Writer of adults-only science fiction at Chevenga.com.

“My hope would be that we don’t celebrate Pride anymore because it’s so normal that we don’t have to,” says Wehrstein. In 2049, she sees a world without closets or internalized homophobia. “I’d like to think that gay people will be more accepting of themselves and if you love yourself you can get along better with others,” she says.

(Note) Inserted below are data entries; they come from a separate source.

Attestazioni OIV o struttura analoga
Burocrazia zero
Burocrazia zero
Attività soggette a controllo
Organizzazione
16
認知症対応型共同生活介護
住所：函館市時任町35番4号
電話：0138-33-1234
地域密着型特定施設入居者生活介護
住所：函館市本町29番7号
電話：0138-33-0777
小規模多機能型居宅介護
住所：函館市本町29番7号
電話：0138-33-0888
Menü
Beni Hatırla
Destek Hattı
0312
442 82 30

Forty years from now, Wehrstein predicts that the gay community’s main concerns will be environmental, not sexual. “If there is a Pride parade,” she says, “we’ll be going in hot, protective gear with bottled water we had to fight another country for.” No matter what, though, she figures there will be an all-gay after-party. “There’s always going to be a separate social culture for gay people,” she says. “If you want one flavour, you won’t just find it in a bar that offers other flavours.”

PATRICIA WILSON, Toronto

Assistant bar manager at Buddies in Bad Times Theatre. Wilson also plays guitar in the band Crackpuppy, performing at Toronto Pride’s Alexander Parkette AlternaQueer Stage this Sunday at 6pm.

Brace yourself, says Wilson, because the Stonewall riots are coming back. “Mainstream people haven’t bought into queerness,” says Buddies’ long-time tranny bartender. “It’s just a fad for them and it’s all gonna fall apart.” When the backlash comes, she says, “we’ll have to start all over again.”

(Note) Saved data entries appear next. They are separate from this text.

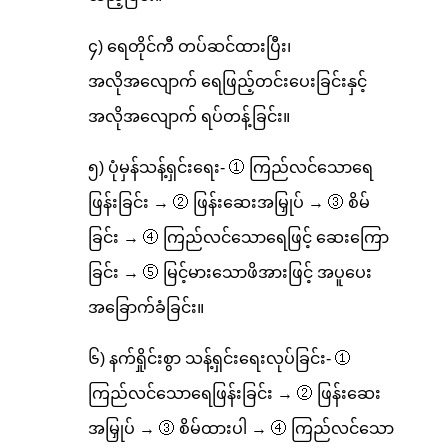
၄) ရေတိုင်ကီ တပ်ဆင်ထားပြီး၊
အလိုအလျောက် ရေဖြည့်တင်းပေးခြင်းနှင့်
အလိုအလျောက် ရပ်တန့်ခြင်း။
၅) ပုံမှန်သန့်ရှင်းရေး- ① ကြည်လင်သောရေ
ဖြန်းခြင်း → ② ဖြန်းဆေးအမြှုပ် → ③ စိမ်
ခြင်း → ④ ကြည်လင်သောရေဖြင့် ဆေးကြော
ခြင်း → ⑤ မြင့်မားသောဖိအားဖြင့် အပူပေး
အခြောက်ခံခြင်း။
၆) နက်ရှိုင်းစွာ သန့်ရှင်းရေးလုပ်ခြင်း- ①
ကြည်လင်သောရေဖြန်းခြင်း → ② ဖြန်းဆေး
အမြှုပ် → ③ စိမ်ထားပါ → ④ ကြည်လင်သော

According to Wilson, “there’s no such thing as queer rights, there is only queer money.” And when the powers-that-be (corporate executives and politicians) decide they don’t need pink dollars, the party’s over. “Never take anything for granted and never trust what the people at the top are giving you,” she warns, “because they can always take it away if they need to.”

MEAGAN PERRY, Whitehorse

Executive producer, Rabble podcast network on Rabble.ca.

In 2049, the year we celebrate the 80th anniversary of Stonewall and Neil Armstrong’s “one small step for mankind,” Perry looks forward to celebrating Pride on the moon. She hopes to go there on the first all-gay shuttle launch, then plant a rainbow flag right next to the stars and stripes.

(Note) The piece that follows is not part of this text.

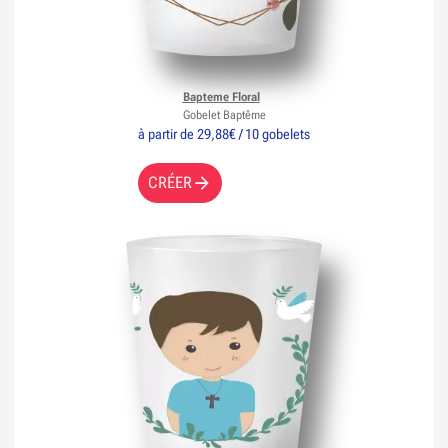
Bapteme Floral
Gobelet Baptême
à partir de 29,88€ / 10 gobelets
CRÉER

But seriously… Perry still remembers her very first Pride, in Edmonton in 1994, which happened to coincide with Stonewall’s 25th anniversary. “I had just come out,” she says. “It was such a great celebration for me.” Forty years from now, she feels, people will still need an excuse to party and let loose. But she predicts the advent of competing Pride parades — one for a PG audience and the other for an R crowd. “I don’t want that to happen but I think that’s what will happen.” Perry hopes, at 77, she’ll appreciate the raunch. “God only knows what it will be but I hope I like it,” she says.

THIRZA CUTHAND, Saskatoon
Film and documentary maker. Her short, You’re a Lesbian Vampire, will be shown at the Out on Screen Vancouver Queer Film Festival during that city’s Pride festival in August.

Cuthand hopes that, by Pride 2049, the anti-gay protesters who troll the Pride parade in her hometown will have packed up their picket signs and gone home. Or better yet, died. By then, she says, “I think Pride will have babies that have been ID’ed as queer since conception.” She’s also keeping her fingers crossed for cyborgs at Pride. Why? Because that would mean cybernetic sex! Cuthand is excited by all the ways that love will evolve in the next half-century.